In Schindler’s List — a story whose power, incidentally, comes from the main character’s negation of his character’s history as an amoral profiteer — the same kind of ending is used to profoundly different results. The sacrifices made so that the people we see could live have been described with great skill and sensitivity. The score, simple and hauntingly played on a single violin, is all we need to understand and feel that these people are present because of what Schindler did — they are the living consequences of his actions, and they ask us to feel respect and admiration for him and a contemplative joy for them. Both feelings have been earned by the film and are fully justified in the audience. The list of names in Schindler’s List represents life itself, and Spielberg and his team trust us to see that truth for ourselves. Indeed, the film tells us Schindler’s divorced his wife and failed multiple times as a businessman after the war, yet the power of his actions is not diminished in any way by the failures in his life.

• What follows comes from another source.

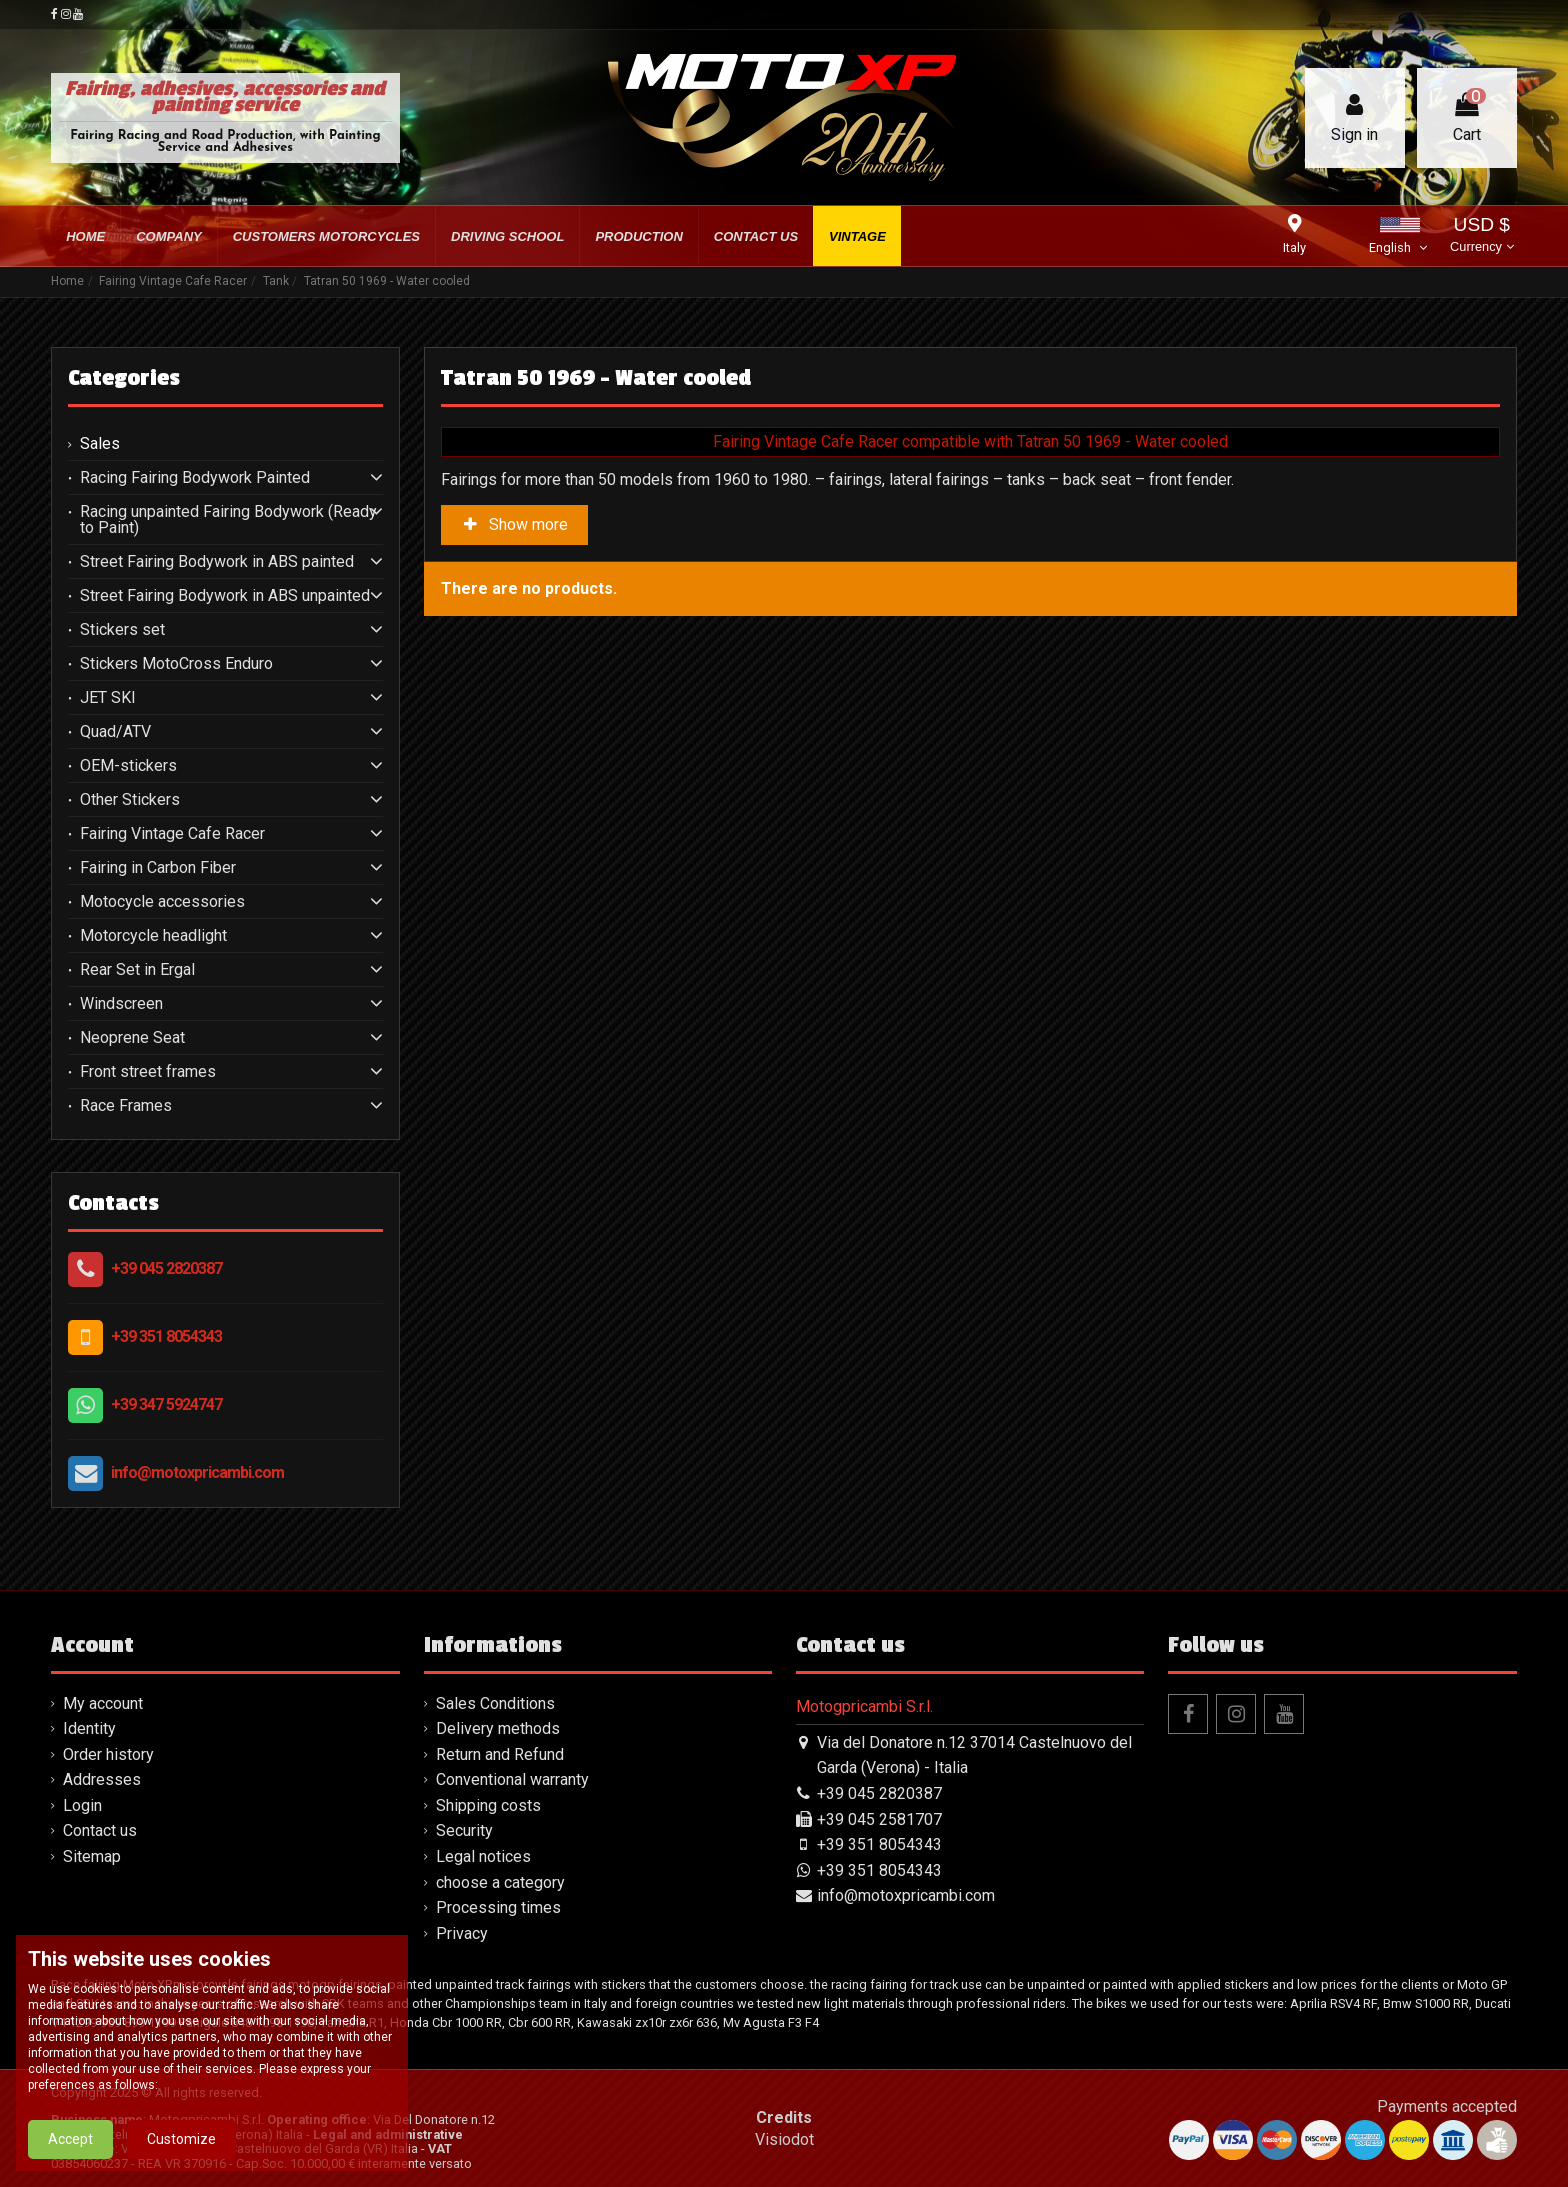  Describe the element at coordinates (158, 868) in the screenshot. I see `Fairing in Carbon Fiber` at that location.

Interestingly, Biguenet argues that perhaps Saving Private Ryan’s end is really about what the living owe to the dead, i.e., what those who are spared suffering owe to those whose sacrifices make that escape possible. As he notes:
…the prologue and epilogue, even if they are embarrassingly sentimental in their presentation and do pander, perhaps, to their audience, pose what remains a fundamental question after the blood-drenched 20th century: What is our responsibility to those who have gone before us? Like Schindler's List and Amistad, Saving Private Ryan is not about those who suffered; it is about those who have been spared suffering. Spielberg's subject, in the end, is not the courage of the soldiers who fought at Normandy; his subject is the debt owed them by their children and their children's children.
Whatever Spielberg’s goal, I think the critics are correct in their analyses. In Saving Private Ryan we see a director gently manipulating us, perhaps unconsciously and with consummate skill, into agreeing with him that Ryan owed Miller a good life. In Schindler’s List, we see a director who knows the greatness of Schindler’s act speaks for itself.
The distinction these films illuminate is found around us in many ways. Valentine’s Day cards are often sentimental, which is why we typically add our own words to them in order to generate the desired emotion. Celebrities tweet phrases and emojis in support of some cause, though they themselves have no history of caring about the issue. Unskilled leaders present appeals to “values” or a company’s support for a non-profit to generate enthusiasm, because they lack the substance that would make emotions genuine. In almost all these cases, sentimentality, not emotion, is the only thing we experience. We may act or follow because we understand the greater purpose, but the messages themselves are not what persuades us. Indeed, most people will never formally define sentimentality as we have above, but they know it when they see it.